Some dogs can really hold it a long time. My mom once took care of a dog for 3 days and she didn't pee the entire time. She held it until she got home. I don't know what to do about it, but she should be fine, and she can't hold it forever.


----------



## Locke (Nov 3, 2008)

Have you tried taking her out REALLLY late at night when it's very very quiet and dark? That might be less scary for her...I hope she pees, she could get a UTI from holding it so long.


----------



## MoosMom (Sep 15, 2009)

I am afraid of the UTI. I took her out after 10 pm for almost 30 mins last nite and she still didn't pee. I let her have a whole bowl of water while I was gone at work today and STILL no pee!! I am going to take her out back with hotdogs later so that maybe I can keep her distracted from the fence. She wont eat either. Driving me nuts.


----------



## Locke (Nov 3, 2008)

Ugh, I'm sorry it's been a trying past few days. She must be very very stressed, and as I read from your other post, she sounds like she came from a less than ideal situation.

I was going to suggest you take her out with Yoshi and maybe if she sees him pee, she'll pee also, but I guess that won't work if she hates his guts at the moment. 
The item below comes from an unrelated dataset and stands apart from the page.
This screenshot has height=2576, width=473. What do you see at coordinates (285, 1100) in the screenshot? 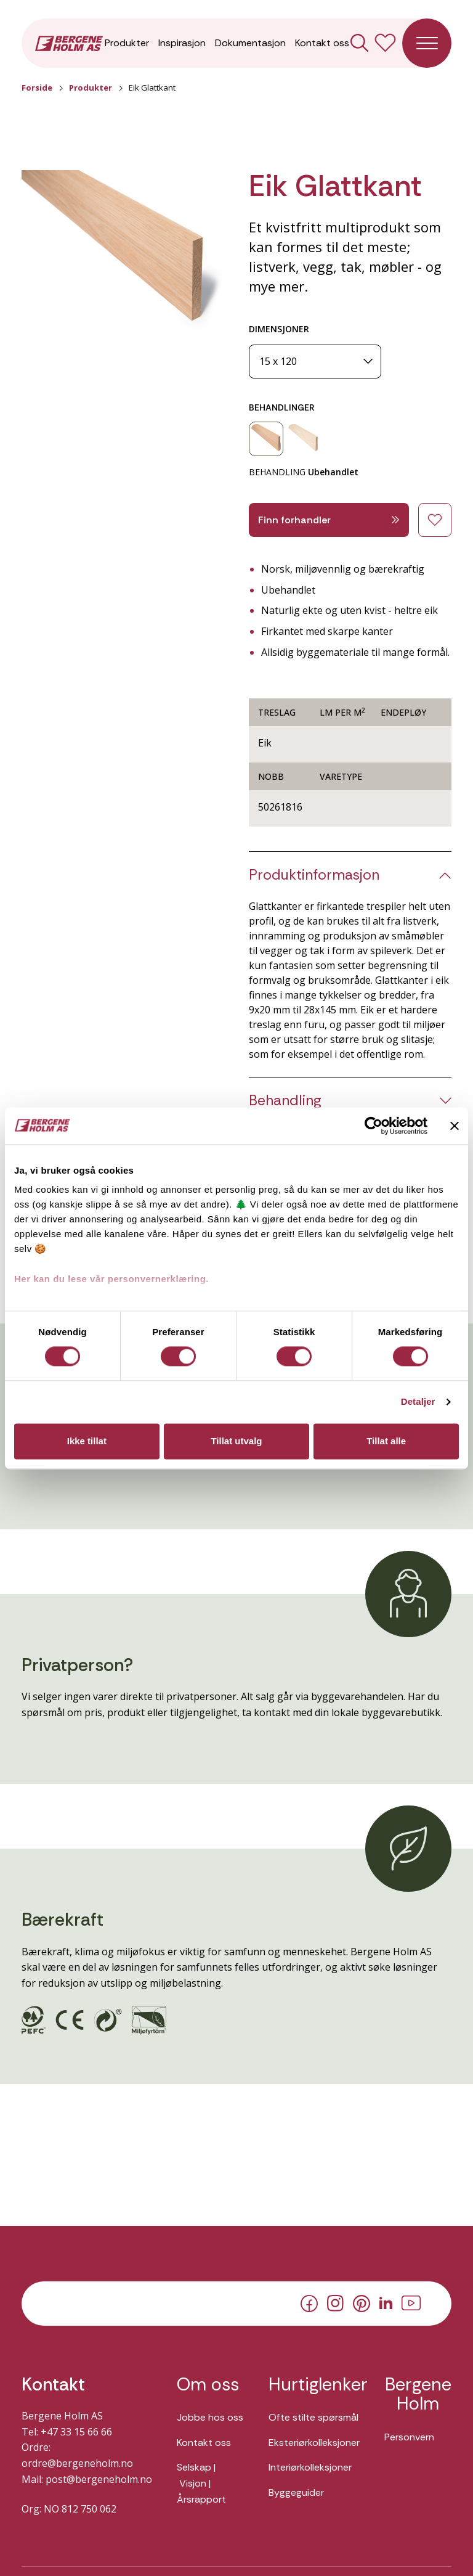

I hope she realizes that she's in a better place now, and relaxes and cooperates with you soon.


----------



## hulkamaniac (Feb 11, 2009)

What if you take her for a long walk? That usually gets both of my dogs going.


----------



## trumpetjock (Dec 14, 2007)

Health wise, I wouldn't be worried at the 24 hour mark. Rocky regularly holds it for periods of 2-3 days whenever it rains (he refuses to pee in the rain) for that long and hasn't ever had an issue. 

It doesn't get the pee flowing, but if she isn't going number two either, you can always try the match trick.


----------